E não estão agora de moda, nas televisões, os programas a mostrar famílias que decidiram aproveitar os campos de seus antepassados e aí cultivarem, aperfeiçoando procedimentos ancestrais, não apenas o que era habitual mas também produtos inovadores? E não se mostram imagens serenas desse novo viver, em que não falta uma carícia aos animais que, serenamente, ali com os humanos agora convivem? E há um lento passeio de burro ou a caminhada logo pela manhã ou quase ao sol-pôr a ganhar forças ou a sorver, a longos haustos, a pureza de um ar despoluído…

                                                    José d’Encarnação

Publicado no jornal Renascimento (Mangualde), nº 871, 15-11-2024, p. 10.

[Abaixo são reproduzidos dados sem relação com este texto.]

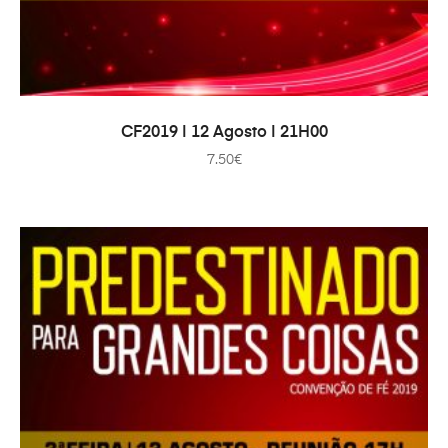
ADAUGĂ ÎN COȘ
CF2019 | 12 Agosto | 21H00
7.50
€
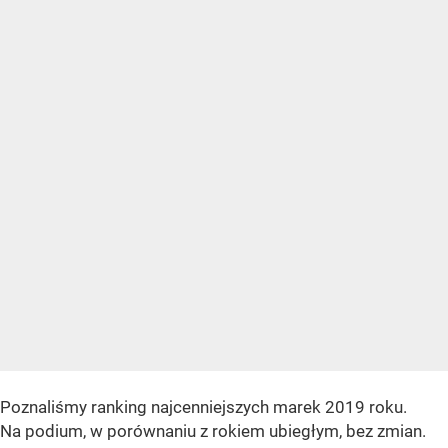
Poznaliśmy ranking najcenniejszych marek 2019 roku.
Na podium, w porównaniu z rokiem ubiegłym, bez zmian.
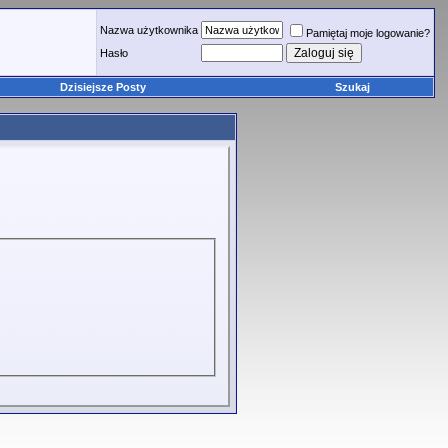
Nazwa użytkownika
Pamiętaj moje logowanie?
Hasło
Dzisiejsze Posty
Szukaj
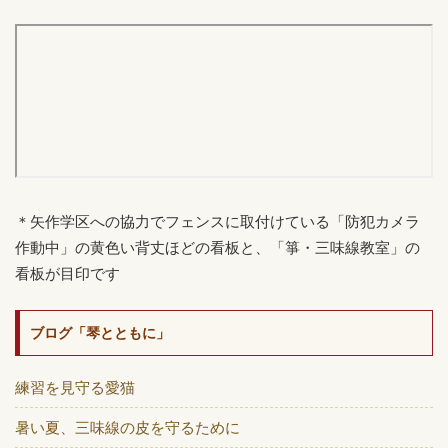
＊矢作学区への協力でフェンスに取付けている「防犯カメラ
作動中」の黄色い背丈ほどの看板と、「箏・三味線教室」の
看板が目印です
ブログ「琴とともに」
練習を見守る愛猫
暑い夏、三味線の皮を守るために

sábado, 19 de outubro de 2024

Os nomes das ruas

             Não, longe de mim a ideia de substituir-me a António Cabral, que, mui religiosamente, mantém a sua oportuna rubrica «Olhar a toponímia» no nosso Notícias de S. Brás. Oportuna, porque ajuda a criar comunidade, na medida em que, recordando os nomes das ruas e das terras, as pessoas sentem tudo muito mais próximo, muito mais nosso.
            Permita-se-me, porém, que, como historiador da cultura, realce a importância que a cronologia detém neste âmbito; ou seja, a resposta à pergunta:  por que razão a esta rua foi dado esse nome?
Repare-se, a título de exemplo, no caso citado pelo nosso prezado António Cabral na edição de Setembro: Maria Bárbara Louro morreu em 1929; o seu nome foi dado à rua em 12-01-2016, quase 100 anos depois! Porquê? Que é o que diz a ata nº 1/2016, da reunião camarária em que tal decisão se tomou? Só tantos anos passados se lembram da senhora, porquê?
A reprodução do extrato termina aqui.